The service details of Driver John L. Smirthwaite and the RASC war diary has not been researched. It is not known in which RAMC unit he served therefore, it is not known if he served at Tobruk with British forces attached to the Australians or the British attacking forces. The following is a brief summary of the siege of Tobruk.
10 April – 27 November 1941: The Siege of Tobruk 
This action was part of the Western Desert Campaign of the Mediterranean and Middle East theatre of the Second World War. The siege of Tobruk lasted for 241 days after Axis forces advanced through Libya towards the Suez Canal, Egypt forcing the Allies to retreat eastwards to the Egyptian border. The occupation of Tobruk was significant because it denied the Axis of a supply port closer to Egypt than its existing supply port at Benghazi to the west. A garrison was left at Tobruk consisting mostly of the 9th Australian Division, to deny the port to the Axis while the Western Defence Force reorganised and prepared for a counter offensive. The siege began on 10 April 1941 when Tobruk was attacked by forces commanded by General Erwin Rommel and continued during 3 relief attempts:
- 15 – 16 May: Operation Brevity
- 15 – 17 June: Operation Battleaxe
- 18 November – 30 December: Operation Crusader
The siege diverted Axis troops from the frontier battle and the garrison was successful in repulsing several Axis attacks. The town was frequently bombed by dive bombers and medium range aircraft and bombarded by artillery.
In mid-May, Operation Brevity failed, as did the next attempt which took place in mid-June. Operation Battleaxe was conducted by the 7th Armoured Division and a composite infantry force based on the 4th Indian Division. Infantry was to attack in the area of Bardia, Sollum, Halfaya and Capuzzo. By the end of 15 June, only 48 British tanks were operational. A German counter attack forced the Allies back and the number of tanks was further reduced to 38. Allied casualties numbered 969 men with 27 cruiser and 64 infantry tanks knocked out, broken down or lost. As a result of this failure, General Wavell was sacked and replaced by Auchinleck.

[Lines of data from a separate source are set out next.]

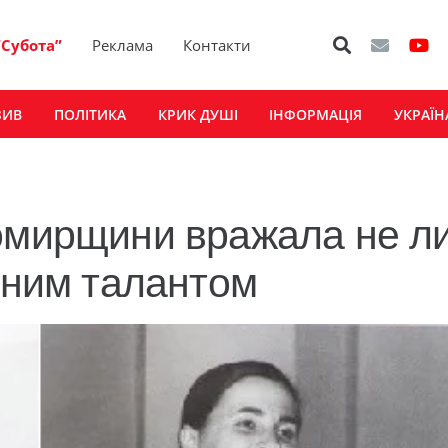
“Субота”
Реклама
Контакти
ЗИВ
ПОЛІТИКА
КРИК ДУШІ
ІНФОРМАЦІЯ
УКРАЇН
томирщини вражала не л
урним талантом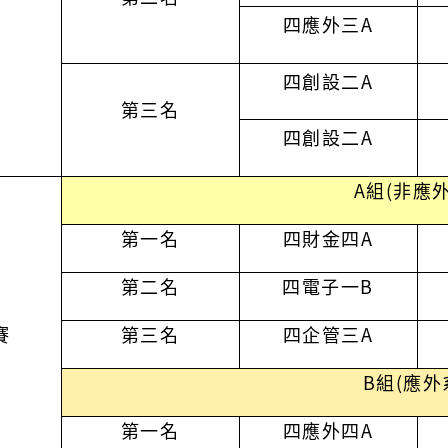
四應外三
A
四創設二
A
第三名
四創設二
A
A組(非應外
第一名
四財金四A
第二名
四電子一B
賽
第三名
四企管三A
）
B組(應外
第一名
四應外四
A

It seems likely that Driver John L. Smirthwaite who died 24 June 1941 just after Operation Battleaxe would have taken part in this, possibly dying of wounds or subsequent actions. Without examining his service records it is doubtful whether this will be known for certain.

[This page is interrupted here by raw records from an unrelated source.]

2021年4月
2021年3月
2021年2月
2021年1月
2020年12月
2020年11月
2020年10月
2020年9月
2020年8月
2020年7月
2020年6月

19 – 29 August: The Australians were relieved [5040 men] and replaced by troops from the Polish Carpathian Independent Rifle Brigade and the Czechoslovak 11th Infantry Battalion.
27 November 1941: As part of Operation Crusader, the Eighth Army finally relieved Tobruk.
The Axis forces recovered far more quickly than was expected and by early February 1942, it was the Allies turn to fall back towards a line running southwards from Gazala to Bir Hakeim. Again orders were given to hold Tobruk but it fell to Rommel on 21 June 1942. It was retaken five months later by the Eighth Army in their final sweep along the North African coast into Tunisia.
Driver John Leslie Smirthwaite, Royal Army Service Corps is buried at grave reference 4. E. 1, Tobruk War Cemetery, Libya. The cemetery is laid out on the burial ground used during the siege and many battlefield graves in the desert have been brought into the cemetery for burial. There are now 2,282 Commonwealth servicemen of the Second World War buried or commemorated in Tobruk War Cemetery. 171 of the burials are unidentified but special memorials commemorate a number of casualties known or believed to be buried among them. The cemetery also contains 171 war graves of other nationalities, most of them Polish.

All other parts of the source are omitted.